Revisit reconnect node count metrics #12412

artemananiev · 2024-03-27T23:57:39Z

After each reconnect, learners report the following metrics in logs:

timeInSeconds - total time reconnect took
hashTimeInSeconds - hash time
initializationTimeInSeconds - I am not sure about it
totalNodes - total nodes transferred
leafNodes - leaf nodes transferred
redundantLeafNodes - see below
internalNodes - internal nodes transferred
redundantInternalNodes - see below

All metrics related to node counters are slightly confusing. In the current "push" reconnect implementation, they are set to

totalNodes - number of lessons sent by the teacher; each lesson contain node data and children hashes
internalNodes - number of lessons for internal nodes
redundantInternalNodes = number of internal node lessons sent by the teacher, if the node is clean (same on the learner side)
leafNodes - number of lessons for leaf nodes
redundantLeadNodes - similar to redundantInternalNodes above

The problem here is that if a lesson is sent for a node, the lesson contains hashes for all its children. Today such a single lesson contributes to only totalNodes and one of internalNodes/leafNodes, but in reality information about more than one node is sent. redundantLeafNodes is always close to zero. It happens because virtual maps are large, and by the time when teacher sends a leaf node, a response from learner about the node is already received. For clean leaves, it looks like they are successfully skipped, but their hashes were still read by the teacher, sent to the learner (as a part of parent node's lesson), and then verified on the learner side. This should be reflected in leafNodes, but it is not. Same observation for redundantInternalNodes.

For virtual maps, another observation is any internal node lesson is redundant. Ideally, only dirty virtual leaves should be sent, since in virtual maps all data is in leaves. It means, for virtual maps, having internalNodes and redundantInternalNodes separate doesn't make sense.
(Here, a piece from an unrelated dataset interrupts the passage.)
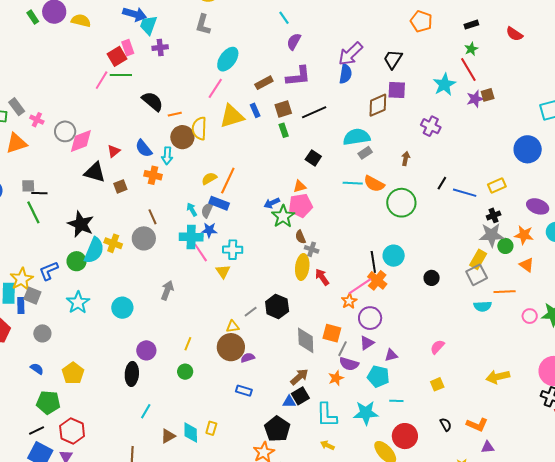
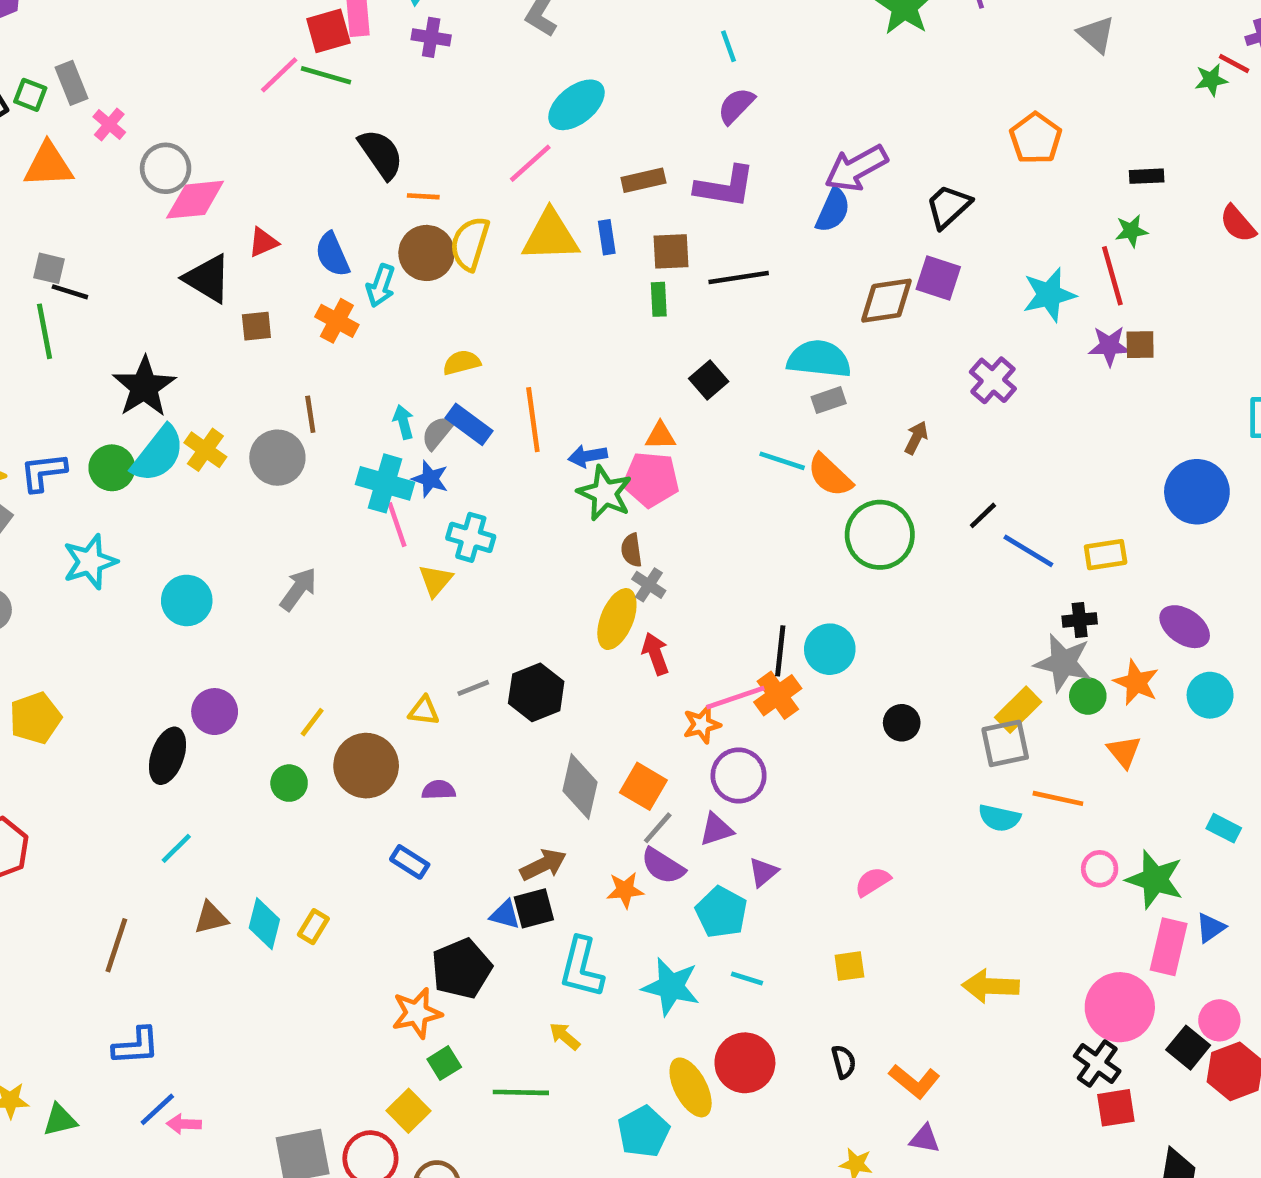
orange line: (228, 181) -> (533, 420), moved, turned -48
green star: (283, 216) -> (605, 493), turned -30
brown circle: (231, 347) -> (366, 766), moved
purple triangle: (391, 355) -> (763, 872), turned -40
Only number of sent internal nodes does matter.

Here is my proposal (names are TBD):

totalTransfers - total number of transfers. Today, it's equal to internalNodeTransfers + leafNodeTransfers, but it may not be true in the future
internalNodeTransfers - number of internal nodes transferred. For virtual nodes, only hashes are transferred. For merkle nodes, it can be either a hash, or hash + data, it's still counted as one node
leafHashTransfers - number of leaf node hashes transferred
leafDataTransfers - number of leaf node data transferred
cleanLeafDataTransfers - number of leaf node data transfers, when the node is clean (same on both sides)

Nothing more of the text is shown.